Avertissement : cette critique peut contenir des spoilers. 

Synopsis :
Dans les coulisses, quelques instants avant le lancement de trois produits emblématiques ayant ponctué la carrière de Steve Jobs, du Macintosh en 1984 à l’iMac en 1998, le film nous entraîne dans les rouages de la révolution numérique pour dresser un portrait intime de l’homme de génie qui y a tenu une place centrale.

Critique :
L’histoire du film Steve Jobs à elle seule pourrait presque donner un film tout aussi complexe et intéressant que son sujet. Bringuebalé à droite et à gauche dans un cycle de développement tumultueux ponctué de la fréquente difficulté, surtout quand il s’agit d’un biopic aussi sensible (on parle tout de même d’une des personnalités de l’informatique les plus influentes du monde), de trouver un réalisateur. Forcément, David Fincher était un temps rattaché au projet, probablement parce que c’est Aaron Sorkin, le scénariste de The Social Network, qui est à nouveau à la tâche du récit du métrage en se basant sur la biographie papier éponyme écrite par Walter Isaacson…Seulement voilà, un différent artistique pousse l’ami David à quitter le projet et c’est finalement Danny Boyle qui prend la suite à la réalisation. Pourquoi pas ? Côté casting, c’est grand luxe : un Michael Fassbender en guise de Jobs (et Leonardo DiCaprio, Ben Affleck, Matt Damon, Bradley Cooper ou encore Christian Bale ont tous été considérés pour le rôle !), la fabuleuse Kate Winslet pour interpréter la courageuse assistante de ce dernier Joanna Hoffman et Seth Rodgen pour jouer l’inénarrable Steve Wozniak, l’autre Steve de la marque à la pomme. Voilà pour le trio de tête qui sera accompagné entre autre par Seth Ortiz qui joue le rôle de Joel Pforzheimer, journaliste chez GQ qui interviewe Steve Jobs pendant le film (et cet acteur a un je ne sais quoi qu’il faut surveiller car il sait toujours jouer ces seconds rôles avec une justesse qui force le respect) ou Michael Stuhlbarg en Andy Hertzfeld, développeur émérite de l’équipe Macintosh originale.

La structure du film diffère largement de celle de Jobs, précédent biopic sur Monsieur Pomme avec le sémillant Ashton Kutcher dans le rôle titre, car contrairement à ce dernier il n’essaye pas de retracer de manière littérale la vie du personnage en en montrant les étapes clefs d’un point A à un point B mais nous propose plutôt de suivre les coulisses en temps réel de trois keynotes (conférences de lancement de produits) clefs de l’histoire du bonhomme et de ses marques (oui, SES).

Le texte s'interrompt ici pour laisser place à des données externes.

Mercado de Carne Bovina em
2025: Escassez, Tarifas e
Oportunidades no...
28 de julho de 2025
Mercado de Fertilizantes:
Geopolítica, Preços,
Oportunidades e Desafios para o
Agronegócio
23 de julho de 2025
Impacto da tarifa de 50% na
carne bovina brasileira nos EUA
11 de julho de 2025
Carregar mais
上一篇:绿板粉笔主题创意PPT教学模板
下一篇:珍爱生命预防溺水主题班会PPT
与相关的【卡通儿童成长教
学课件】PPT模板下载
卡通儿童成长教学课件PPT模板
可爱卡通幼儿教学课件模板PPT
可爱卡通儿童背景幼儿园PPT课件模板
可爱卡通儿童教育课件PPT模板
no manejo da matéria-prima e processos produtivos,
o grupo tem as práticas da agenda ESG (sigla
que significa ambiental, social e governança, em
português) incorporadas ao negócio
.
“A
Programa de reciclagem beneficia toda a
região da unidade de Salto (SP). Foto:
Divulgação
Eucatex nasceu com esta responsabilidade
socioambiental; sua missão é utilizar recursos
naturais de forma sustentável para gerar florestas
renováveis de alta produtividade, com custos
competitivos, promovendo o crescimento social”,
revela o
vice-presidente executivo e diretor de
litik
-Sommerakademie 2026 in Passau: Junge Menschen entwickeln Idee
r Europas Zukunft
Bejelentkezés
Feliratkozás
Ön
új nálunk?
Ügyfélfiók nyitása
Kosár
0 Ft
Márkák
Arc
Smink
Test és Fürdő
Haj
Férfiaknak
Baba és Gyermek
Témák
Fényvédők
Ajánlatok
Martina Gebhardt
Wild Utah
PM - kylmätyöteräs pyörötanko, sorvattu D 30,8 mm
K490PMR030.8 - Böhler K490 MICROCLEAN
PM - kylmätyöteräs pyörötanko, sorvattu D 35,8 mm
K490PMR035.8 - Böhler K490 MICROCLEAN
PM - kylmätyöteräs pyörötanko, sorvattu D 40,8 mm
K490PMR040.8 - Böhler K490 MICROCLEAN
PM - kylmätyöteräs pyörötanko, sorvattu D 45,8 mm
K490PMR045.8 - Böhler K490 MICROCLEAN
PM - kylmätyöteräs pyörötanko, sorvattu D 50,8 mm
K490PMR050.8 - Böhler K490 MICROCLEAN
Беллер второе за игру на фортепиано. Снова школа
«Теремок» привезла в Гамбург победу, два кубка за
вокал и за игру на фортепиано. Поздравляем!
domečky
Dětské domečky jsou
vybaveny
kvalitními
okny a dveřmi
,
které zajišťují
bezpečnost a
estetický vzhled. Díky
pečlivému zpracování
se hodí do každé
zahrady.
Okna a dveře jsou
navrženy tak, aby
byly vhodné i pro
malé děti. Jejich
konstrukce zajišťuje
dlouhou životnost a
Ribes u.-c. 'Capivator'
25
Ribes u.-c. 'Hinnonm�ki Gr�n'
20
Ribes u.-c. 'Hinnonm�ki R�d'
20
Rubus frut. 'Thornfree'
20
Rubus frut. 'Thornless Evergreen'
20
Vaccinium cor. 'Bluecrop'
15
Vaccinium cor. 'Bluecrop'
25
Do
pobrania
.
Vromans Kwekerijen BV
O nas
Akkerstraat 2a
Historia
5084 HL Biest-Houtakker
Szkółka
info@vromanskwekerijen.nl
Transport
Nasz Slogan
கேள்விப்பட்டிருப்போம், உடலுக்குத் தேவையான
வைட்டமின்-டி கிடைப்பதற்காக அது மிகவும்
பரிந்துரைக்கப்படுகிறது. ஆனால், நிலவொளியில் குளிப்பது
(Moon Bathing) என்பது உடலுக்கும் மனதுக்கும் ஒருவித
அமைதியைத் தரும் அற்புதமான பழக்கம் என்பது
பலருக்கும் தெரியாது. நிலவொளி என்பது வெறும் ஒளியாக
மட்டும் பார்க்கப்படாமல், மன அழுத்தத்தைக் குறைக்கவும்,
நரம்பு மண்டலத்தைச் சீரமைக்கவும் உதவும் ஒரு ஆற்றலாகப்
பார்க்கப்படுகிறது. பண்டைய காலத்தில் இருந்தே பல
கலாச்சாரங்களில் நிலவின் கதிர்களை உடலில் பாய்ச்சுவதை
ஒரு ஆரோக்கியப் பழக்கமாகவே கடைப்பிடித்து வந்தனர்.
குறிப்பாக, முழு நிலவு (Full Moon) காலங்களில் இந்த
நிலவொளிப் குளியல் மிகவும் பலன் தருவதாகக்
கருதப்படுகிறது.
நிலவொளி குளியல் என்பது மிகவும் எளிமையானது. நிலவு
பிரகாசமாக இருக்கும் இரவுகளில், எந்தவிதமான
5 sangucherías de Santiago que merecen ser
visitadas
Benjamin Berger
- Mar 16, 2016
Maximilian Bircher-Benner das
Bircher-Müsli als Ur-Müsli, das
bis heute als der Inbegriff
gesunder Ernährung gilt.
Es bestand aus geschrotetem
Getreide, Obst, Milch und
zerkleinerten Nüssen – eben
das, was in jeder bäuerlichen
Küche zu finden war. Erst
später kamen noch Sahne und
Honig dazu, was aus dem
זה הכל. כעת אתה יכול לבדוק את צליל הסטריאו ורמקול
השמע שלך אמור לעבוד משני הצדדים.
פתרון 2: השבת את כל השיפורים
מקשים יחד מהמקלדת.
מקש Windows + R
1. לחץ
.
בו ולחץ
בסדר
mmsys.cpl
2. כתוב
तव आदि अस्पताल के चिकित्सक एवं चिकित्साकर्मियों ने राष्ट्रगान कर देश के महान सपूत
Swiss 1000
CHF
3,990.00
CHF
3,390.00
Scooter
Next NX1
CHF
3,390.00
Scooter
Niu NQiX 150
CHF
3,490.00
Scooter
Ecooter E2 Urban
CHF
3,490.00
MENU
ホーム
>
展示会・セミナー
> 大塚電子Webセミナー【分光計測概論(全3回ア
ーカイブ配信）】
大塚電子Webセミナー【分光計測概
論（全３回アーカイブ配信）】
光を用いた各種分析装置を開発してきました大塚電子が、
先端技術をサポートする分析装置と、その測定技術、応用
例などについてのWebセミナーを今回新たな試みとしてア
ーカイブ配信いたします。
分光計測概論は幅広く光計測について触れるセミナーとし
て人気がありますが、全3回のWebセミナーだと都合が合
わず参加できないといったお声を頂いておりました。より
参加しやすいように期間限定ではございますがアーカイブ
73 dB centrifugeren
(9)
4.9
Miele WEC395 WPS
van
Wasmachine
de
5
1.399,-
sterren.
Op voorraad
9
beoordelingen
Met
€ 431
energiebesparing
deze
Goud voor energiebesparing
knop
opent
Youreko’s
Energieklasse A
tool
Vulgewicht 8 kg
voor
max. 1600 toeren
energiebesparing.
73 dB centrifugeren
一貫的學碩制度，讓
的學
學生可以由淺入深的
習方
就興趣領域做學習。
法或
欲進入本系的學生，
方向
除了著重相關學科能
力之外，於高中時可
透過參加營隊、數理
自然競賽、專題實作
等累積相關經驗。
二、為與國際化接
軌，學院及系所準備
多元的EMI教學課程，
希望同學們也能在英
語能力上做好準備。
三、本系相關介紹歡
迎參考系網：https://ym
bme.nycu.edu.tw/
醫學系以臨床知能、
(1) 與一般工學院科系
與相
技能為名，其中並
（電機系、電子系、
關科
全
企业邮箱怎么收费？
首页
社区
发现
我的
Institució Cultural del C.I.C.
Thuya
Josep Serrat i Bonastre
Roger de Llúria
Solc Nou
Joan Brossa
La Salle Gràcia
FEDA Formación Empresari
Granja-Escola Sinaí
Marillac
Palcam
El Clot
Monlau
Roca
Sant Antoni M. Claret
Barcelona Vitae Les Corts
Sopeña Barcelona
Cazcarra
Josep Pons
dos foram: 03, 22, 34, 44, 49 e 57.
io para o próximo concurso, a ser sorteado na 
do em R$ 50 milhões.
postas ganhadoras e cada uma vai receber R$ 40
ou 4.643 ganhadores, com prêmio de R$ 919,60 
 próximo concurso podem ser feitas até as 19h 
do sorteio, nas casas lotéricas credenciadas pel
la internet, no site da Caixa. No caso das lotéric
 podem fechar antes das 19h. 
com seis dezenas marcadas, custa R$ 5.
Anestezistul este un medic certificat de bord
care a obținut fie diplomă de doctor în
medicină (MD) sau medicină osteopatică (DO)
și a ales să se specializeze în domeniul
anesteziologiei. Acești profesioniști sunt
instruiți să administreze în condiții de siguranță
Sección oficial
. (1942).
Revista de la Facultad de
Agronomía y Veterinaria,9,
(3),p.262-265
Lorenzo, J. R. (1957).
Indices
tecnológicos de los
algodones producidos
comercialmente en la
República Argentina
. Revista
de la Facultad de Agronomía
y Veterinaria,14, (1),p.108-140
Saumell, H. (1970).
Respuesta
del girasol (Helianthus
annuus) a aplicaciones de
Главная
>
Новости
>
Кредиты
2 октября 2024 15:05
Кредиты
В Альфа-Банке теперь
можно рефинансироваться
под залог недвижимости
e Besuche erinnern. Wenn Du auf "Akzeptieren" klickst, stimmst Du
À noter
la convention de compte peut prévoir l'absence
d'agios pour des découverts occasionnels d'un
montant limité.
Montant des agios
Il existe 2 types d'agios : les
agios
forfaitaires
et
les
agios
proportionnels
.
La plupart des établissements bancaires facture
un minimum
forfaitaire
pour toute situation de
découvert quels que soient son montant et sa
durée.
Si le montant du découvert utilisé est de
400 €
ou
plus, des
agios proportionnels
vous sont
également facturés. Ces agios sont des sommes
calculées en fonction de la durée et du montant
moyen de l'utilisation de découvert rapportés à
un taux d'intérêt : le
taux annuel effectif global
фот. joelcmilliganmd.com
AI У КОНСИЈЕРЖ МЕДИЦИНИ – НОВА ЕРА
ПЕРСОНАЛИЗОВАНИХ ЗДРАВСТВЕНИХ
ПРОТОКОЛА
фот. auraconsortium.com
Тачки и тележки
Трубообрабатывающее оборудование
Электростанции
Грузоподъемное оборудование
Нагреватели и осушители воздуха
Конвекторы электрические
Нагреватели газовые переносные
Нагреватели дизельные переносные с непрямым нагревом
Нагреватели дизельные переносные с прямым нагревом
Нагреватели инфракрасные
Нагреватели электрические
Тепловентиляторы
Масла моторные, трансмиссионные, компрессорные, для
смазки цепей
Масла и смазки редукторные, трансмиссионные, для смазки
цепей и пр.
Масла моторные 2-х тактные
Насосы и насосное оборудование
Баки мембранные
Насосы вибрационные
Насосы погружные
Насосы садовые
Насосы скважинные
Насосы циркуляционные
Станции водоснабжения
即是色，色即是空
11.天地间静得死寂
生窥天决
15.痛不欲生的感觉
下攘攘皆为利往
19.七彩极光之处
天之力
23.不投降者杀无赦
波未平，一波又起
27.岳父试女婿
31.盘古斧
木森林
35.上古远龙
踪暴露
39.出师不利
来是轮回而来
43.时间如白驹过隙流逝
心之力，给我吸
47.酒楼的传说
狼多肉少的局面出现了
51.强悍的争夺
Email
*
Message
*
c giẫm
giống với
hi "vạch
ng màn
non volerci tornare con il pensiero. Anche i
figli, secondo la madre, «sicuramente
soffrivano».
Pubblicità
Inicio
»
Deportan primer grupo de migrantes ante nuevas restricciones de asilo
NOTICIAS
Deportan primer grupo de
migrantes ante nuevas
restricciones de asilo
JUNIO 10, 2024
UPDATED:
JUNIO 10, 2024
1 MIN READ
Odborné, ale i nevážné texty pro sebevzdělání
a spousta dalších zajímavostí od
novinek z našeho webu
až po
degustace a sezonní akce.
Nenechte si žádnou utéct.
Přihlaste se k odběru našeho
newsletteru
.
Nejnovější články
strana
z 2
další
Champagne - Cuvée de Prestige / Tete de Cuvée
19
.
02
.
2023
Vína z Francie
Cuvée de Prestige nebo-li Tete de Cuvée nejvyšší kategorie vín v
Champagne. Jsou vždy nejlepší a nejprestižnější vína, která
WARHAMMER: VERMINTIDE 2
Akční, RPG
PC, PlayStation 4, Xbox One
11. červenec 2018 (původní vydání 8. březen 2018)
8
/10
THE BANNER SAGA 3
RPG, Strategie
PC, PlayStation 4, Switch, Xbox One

Et c’est plutôt brillant comme idée car ça permet de découvrir l’homme tel qu’il était vraiment (ou tel qu’on veut nous raconter qu’il était) dans ces moments particuliers où sa transformation en orateur opère alors qu’il est sans cesse rattrapé par son passé et ses erreurs. Et Danny Boyle a en plus la bonne idée de casser la chronologie des ces moments. On ressent le malaise, on ressent les problèmes des personnages et la tension est en permanence palpable. Les évènements choisis par le film sont le lancement du premier Macintosh, le lancement du Cube de NEXT (la société que Steve Jobs a fondé quand il a été viré d’Apple) et le lancement de l’iMac au retour du fondateur de la société. Trois produits clefs dans l’histoire de l’informatique et personnelle de Jobs : la réussite incomprise, l’échec et le retour en grâce. On retrouve d’ailleurs ici un schéma d’apprentissage et de quête car le fond du propos du film c’est bien ça : la quête de Steve Jobs pour s’intégrer et comprendre les êtres humains. Et cette idée est portée par le personnage de Kate Winslet, témoin de la lutte constante de Jobs contre ses maux mais surtout celle qui lui permettra de se sauver lui-même et de garder la tête hors de l’eau. En ce sens, l’actrice crève littéralement l’écran par sa présence et la justesse de son jeu et éclipserait presque Fassbender, pourtant très bon. C’est son personnage qui maintient l’odieux Steve dans la réalité du monde qui l’entoure et qui finit par lui faire prendre conscience qu’il se conduit comme un salaud avec les autres (en particulier son ex-petite amie avec qui il a eu une enfant qu’il a longtemps refusé de reconnaître et qui est le point de pivot central entre Steve Jobs et le monde réel, le ramenant toujours brutalement à la réalité), ceux-là même qui ont petit à petit pris leur distance, fait leur deuil de la relation conflictuelle qu’ils ont eu avec le co-fondateur d’Apple et enfin qui l’ont pardonné.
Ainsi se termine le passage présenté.